At some point, physicians working in detox and the addiction field started to use gabapentinoids for chronic pain, anxiety, and withdrawal. It is not uncommon to see patient with all of these problems who is not able to tolerate antidepressants for those symptoms or who needs more immediate relief. In fact, in residential addiction treatment it is common to see patients come in on high doses of gabapentin for chronic back pain. They are there for treatment of an opioid use disorder, but during that time have not escalated the gabapentin dose.
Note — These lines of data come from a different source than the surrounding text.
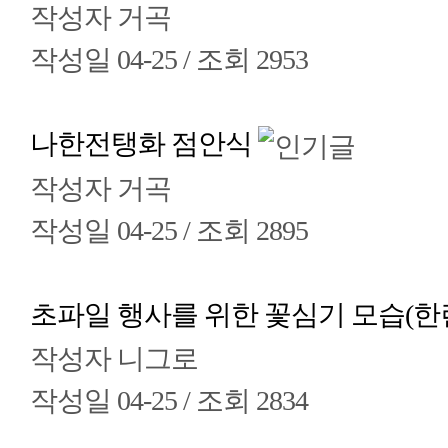
작성자
거곡
작성일
04-25 /
조회
2953
나한전탱화 점안식
작성자
거곡
작성일
04-25 /
조회
2895
초파일 행사를 위한 꽃심기 모습(한
작성자
니그로
작성일
04-25 /
조회
2834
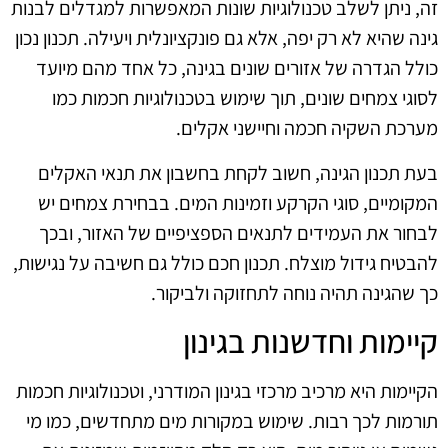
זה, ניתן לשלב טכנולוגיות שונות המאפשרות למגדלים לבנות
גינה שהיא לא רק יפה, אלא גם פונקציונלית ויעילה. תכנון נכון
כולל הגדרה של אזורים שונים בגינה, כל אחד מהם מיועד
לסוגי צמחים שונים, תוך שימוש בטכנולוגיות חכמות כמו
מערכת השקיה חכמה וחיישני אקלים.
בעת תכנון הגינה, חשוב לקחת בחשבון את תנאי האקלים
המקומיים, סוגי הקרקע וזמינות המים. בבחירת צמחים יש
לבחור את העמידים לתנאים הספציפיים של האזור, ובכך
להבטיח גידול מוצלח. תכנון חכם כולל גם חשיבה על נגישות,
כך שהגינה תהיה נוחה לתחזוקה ולביקור.
קיימות וחדשנות בגינון
הקיימות היא מרכיב מרכזי בגינון המודרני, וטכנולוגיות חכמות
תורמות לכך רבות. שימוש במקורות מים מתחדשים, כמו מי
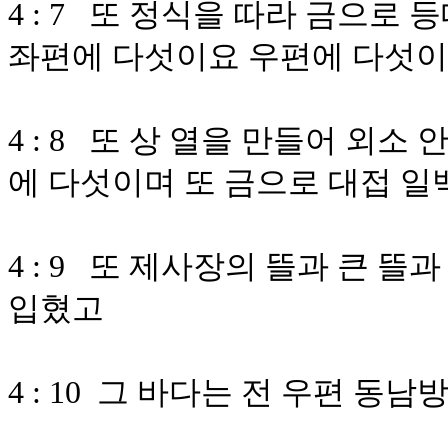
4 : 7 또 정식을 따라 금으로
좌편에 다섯이요 우편에 다섯
4 : 8 또 상 열을 만들어 외
에 다섯이며 또 금으로 대접 
4 : 9 또 제사장의 뜰과 큰 뜰
입혔고
4 : 10 그 바다는 전 우편 동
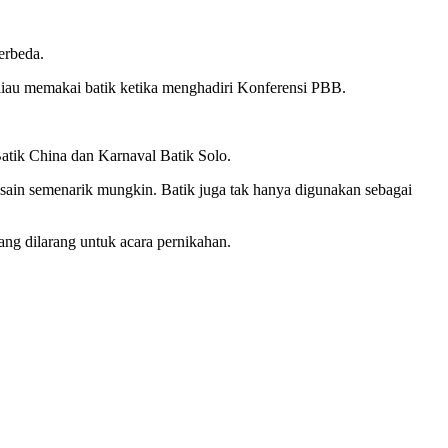
berbeda.
eliau memakai batik ketika menghadiri Konferensi PBB.
 Batik China dan Karnaval Batik Solo.
desain semenarik mungkin. Batik juga tak hanya digunakan sebagai
ang dilarang untuk acara pernikahan.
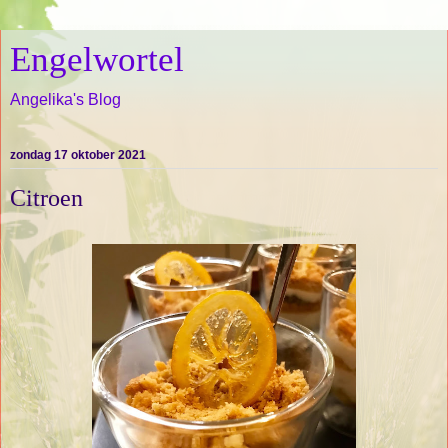
Engelwortel
Angelika's Blog
zondag 17 oktober 2021
Citroen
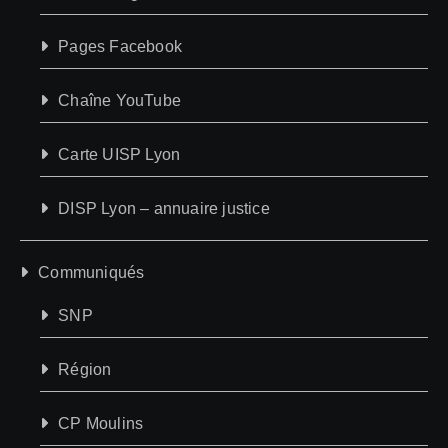
Pages Facebook
Chaîne YouTube
Carte UISP Lyon
DISP Lyon – annuaire justice
Communiqués
SNP
Région
CP Moulins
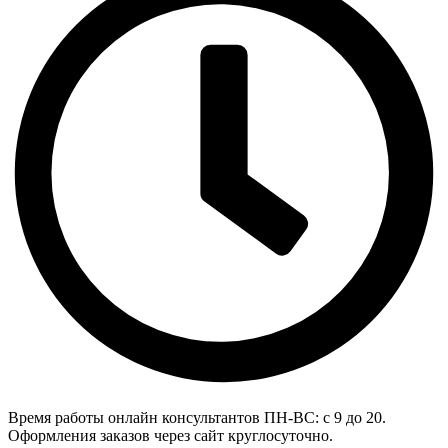
Время работы онлайн консультантов
ПН-ВС: с 9 до 20.
Оформления заказов через сайт круглосуточно.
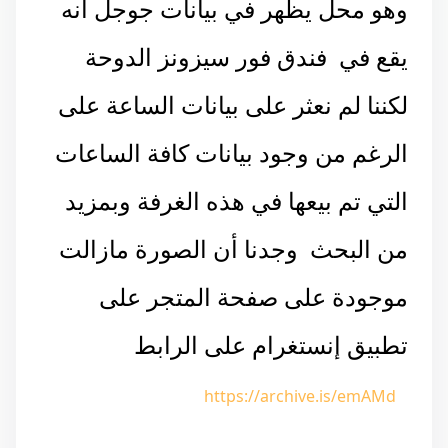
وهو محل يظهر في بيانات جوجل أنه
يقع في
فندق فور سيزونز الدوحة
لكننا لم نعثر على بيانات الساعة على
الرغم من وجود بيانات كافة الساعات
التي تم بيعها في هذه الغرفة وبمزيد
من البحث وجدنا أن الصورة مازالت
موجودة على صفحة المتجر على
تطبيق إنستغرام على الرابط
https://archive.is/emAMd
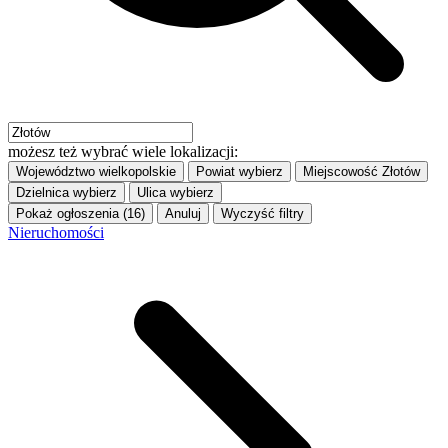
możesz też wybrać wiele lokalizacji:
Województwo
wielkopolskie
Powiat
wybierz
Miejscowość
Złotów
Dzielnica
wybierz
Ulica
wybierz
Pokaż ogłoszenia (16)
Anuluj
Wyczyść filtry
Nieruchomości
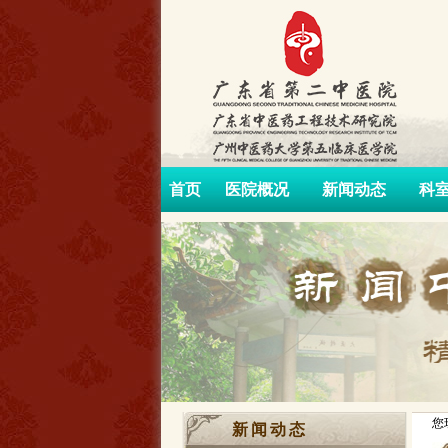
首页
医院概况
新闻动态
科
您
新闻动态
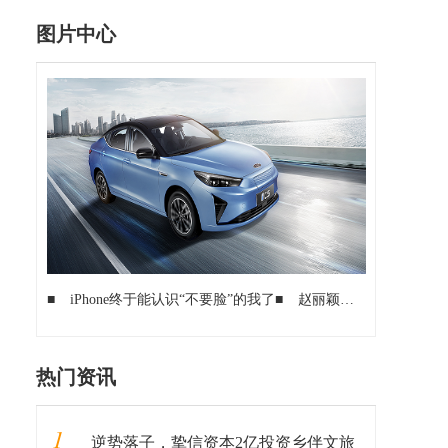
图片中心
■
iPhone终于能认识“不要脸”的我了
■
赵丽颖代言 荣耀20i亮相：3200万像素 5.2寸握感
热门资讯
1
逆势落子，挚信资本2亿投资乡伴文旅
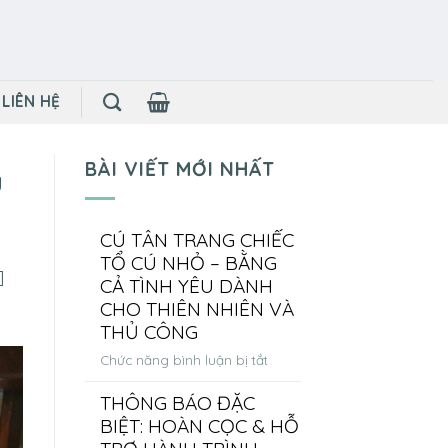
LIÊN HỆ
BÀI VIẾT MỚI NHẤT
y
CÚ TÂN TRANG CHIẾC
g
TỔ CÚ NHỎ – BẰNG
]
CẢ TÌNH YÊU DÀNH
CHO THIÊN NHIÊN VÀ
THỦ CÔNG
ở
Chức năng bình luận bị tắt
CÚ
THÔNG BÁO ĐẶC
TÂN
BIỆT: HOÀN CỌC & HỖ
TRANG
CHIẾC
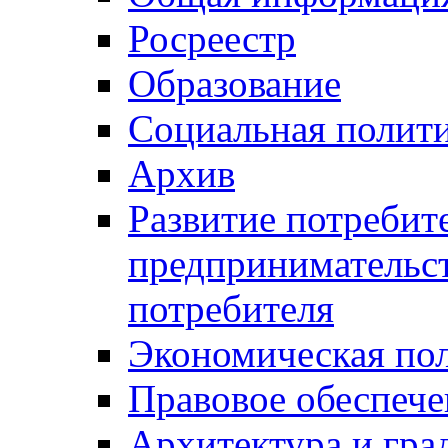
Росреестр
Образование
Социальная полит
Архив
Развитие потребит
предпринимательст
потребителя
Экономическая по
Правовое обеспече
Архитектура и гра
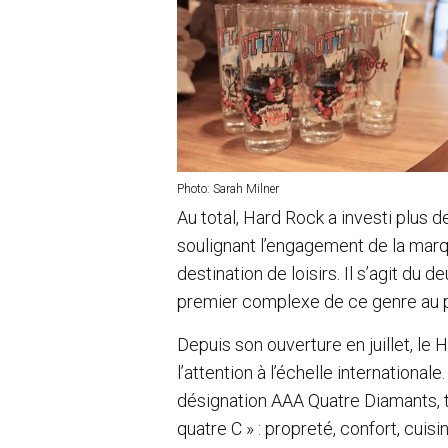
Photo: Sarah Milner
Au total, Hard Rock a investi plus d
soulignant l’engagement de la marq
destination de loisirs. Il s’agit d
premier complexe de ce genre au 
Depuis son ouverture en juillet, le
l’attention à l’échelle internation
désignation AAA Quatre Diamants,
quatre C » : propreté, confort, cuis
In the literature reports of gabapentin misuse have been surfacing over the past 5 years (1-7). A large review (4) suggests that 1.3% of the treated population is at risk for gabapentinoid misuse with the number being much higher is some populations such as opioid users. There is a report (3) that patients with opioid use disorder will attempt to augment the eurphorigenic effect of methadone in a similar way that they use benzodiazepines. Benzodiazepine use with methadone in methadone maintenance clinics is a chronic and at times lethal problem. There is a report from Norway (5) that gabapentinoids may be useful is reducing benzodiazepine use. The report generally suggests that the abuse potential is low and greater for pregabalin than gabapentin. There is an insurance database report (6) that looks at an overuse metric comparing gabapentinoids to other abused drugs. Goodman and Brett (7) comment on the epidemiology of gabapentinoid prescribing, specifically an increase in gabapentin prescriptions from 39 million in 2012 to 64 million in 2016 with an associated doubling in the sales of pregabalin during the same period. They attribute the increase to attempts to treat chronic pain without opioids in primary care, suboptimal non-opioid medications (acetaminophen and NSAIDs). They cite mixed evidence in clinical trials, side effects, misuse or diversion, and an excessive focus on pharmacological measures for pain as being concerns.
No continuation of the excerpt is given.